First, get rid of the toughs

 

Regional/ Kansas City:

 

By Jack Cashill

Ingramsonline.com
June 2006

“The most powerful people in education today,” Martha Jackson wrote me, “are the least co-operative students.”

That one sentence convinced me that Ms. Jackson—name changed to protect her from reprisal—was insightful enough to merit at least a phone call. Her ensuing observations, humbly offered, are wise enough to deserve an article.

If Kansas City’s new super, Anthony Amato, wants a heads up on what’s wrong with the district schools, I’ll be happy to pass along Ms. Jackson’s actual bona fides.

As I learned, Jackson had just completed her seventeenth and final year as an employee of the Kansas City, Missouri school district. She had been a parent and volunteer before that and a paraprofessional before becoming a teacher. Her departure was only semi-voluntary and less than fully pleasant. It seems that Jackson fell short in the district’s one essential survival skill—“classroom management.”

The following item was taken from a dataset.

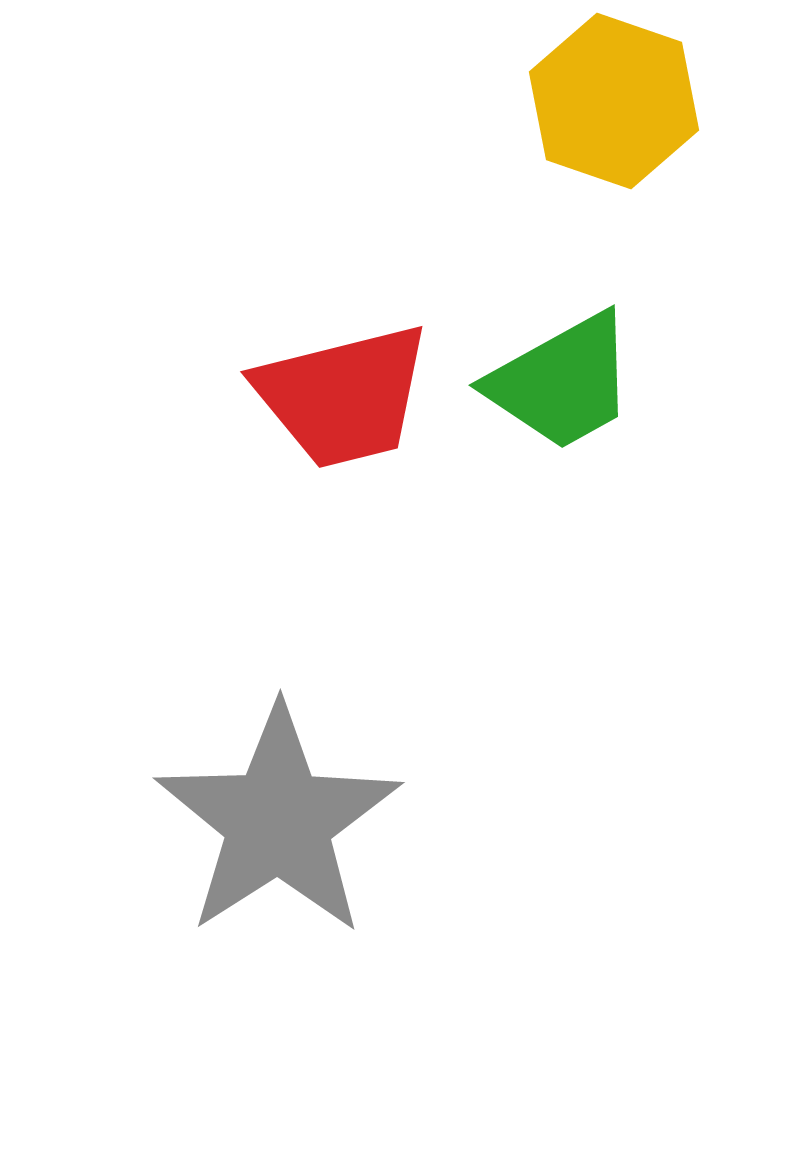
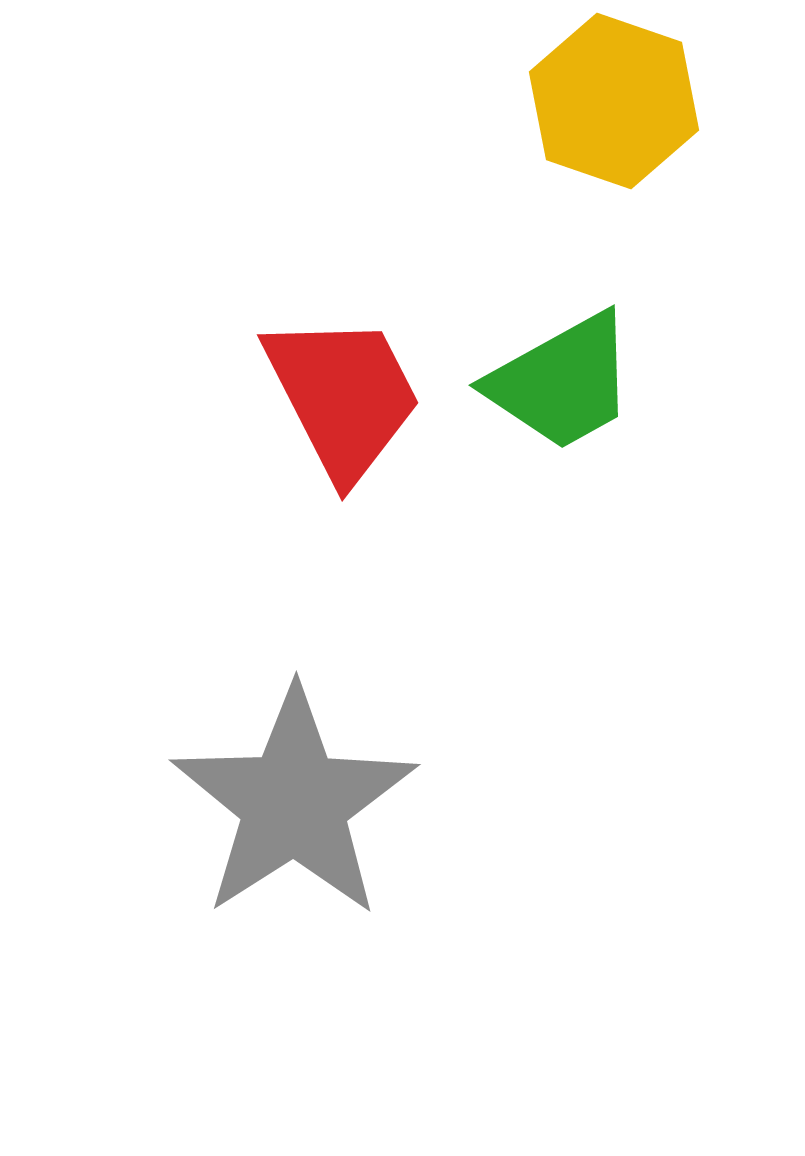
red trapezoid: rotated 103 degrees counterclockwise
gray star: moved 16 px right, 18 px up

Although Jackson does not disagree with the assessment, she regrets that such skills have become so critical. In college, she had learned to treat students with respect and kindness, an educational philosophy that suited her personality. That philosophy was tested and found wanting the very first day she set foot in Kansas City’s ironically troubled public schools. “I could not believe my eyes,” she remembers, “when I saw how raw power on the part of students was permitted to run rampant.”

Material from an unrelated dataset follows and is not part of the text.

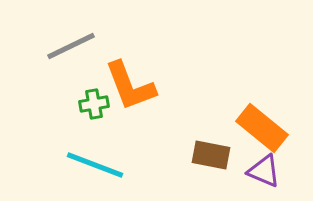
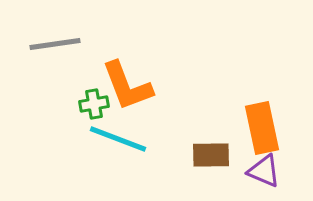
gray line: moved 16 px left, 2 px up; rotated 18 degrees clockwise
orange L-shape: moved 3 px left
orange rectangle: rotated 39 degrees clockwise
brown rectangle: rotated 12 degrees counterclockwise
cyan line: moved 23 px right, 26 px up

In the classroom, she learned that to treat students kindly was to be “perceived as ‘weak’ and an ‘easy mark,’ therefore not worthy of respect.” The kids disrespecting Martha, by the way, ranged in age from only 10 to 12.

As Jackson tells it, the kids start kindergarten “as sweet as they can be.” By second semester, the latent bad apples have begun to turn “rotten.” This unhappy putrefaction Jackson traces to a fearful indulgence that “permeates the atmosphere.”

To help the teachers manage these wayward youths, the District offers something called a Behavior Intervention Support Team (BIST), the workings of which only bewildered Jackson at the time she most needed help.

“When a student calls another student a c—k s—r; starts to call the teacher that, then the next day spits on another student after having repeated his favorite word again,” she once wrote to her principal, “I’m at a loss as to what to do when I only get myself into ‘hot water’ by reporting such conduct to administration.”

It is future felons like this one, Jackson believes, who effectively run the school district. Teachers and administrators seem all but paralyzed in their presence. One day, for instance, she encountered in the lunchroom a high functioning autistic student, a fifth grader, walking step for step behind the principal. His teacher had booted him out of class, and with nowhere else to go, he had to follow the principal around for the day. This alone might seem strange, but what made the image memorable for Jackson was that the kid was maniacally repeating the word “bitch” as he walked.

Touching students, of course, is verboten. As might be expected, this policy occasionally devolves into silliness. She tells of an angry third grader, who ran out of his school building just as the president of the school board was walking in. The kid blew past the president and squatted blithely in the middle of always-busy Wornall Road. From that privileged perch he taunted his hapless elders—the principal, the teacher and even the school board president as they diverted traffic around him. This somehow struck the trio as wiser policy than hauling the kid’s sorry little butt out of the street. For that kind of dirty work they had to recruit the police.

Teachers and administrators have come to fear the parents even more than the kids. All too often parents have filled their little darlings’ heads with more self-esteem than those little craniums can tolerably bear. As Jackson observes, “The children are wise beyond their years in knowing their rights.” She recalls on one occasion a precocious little lad threatening a teacher with a lawsuit if she disciplined him. What made this threat notable was that the kid was a first grader. By fifth grade, threatening litigation is old hat.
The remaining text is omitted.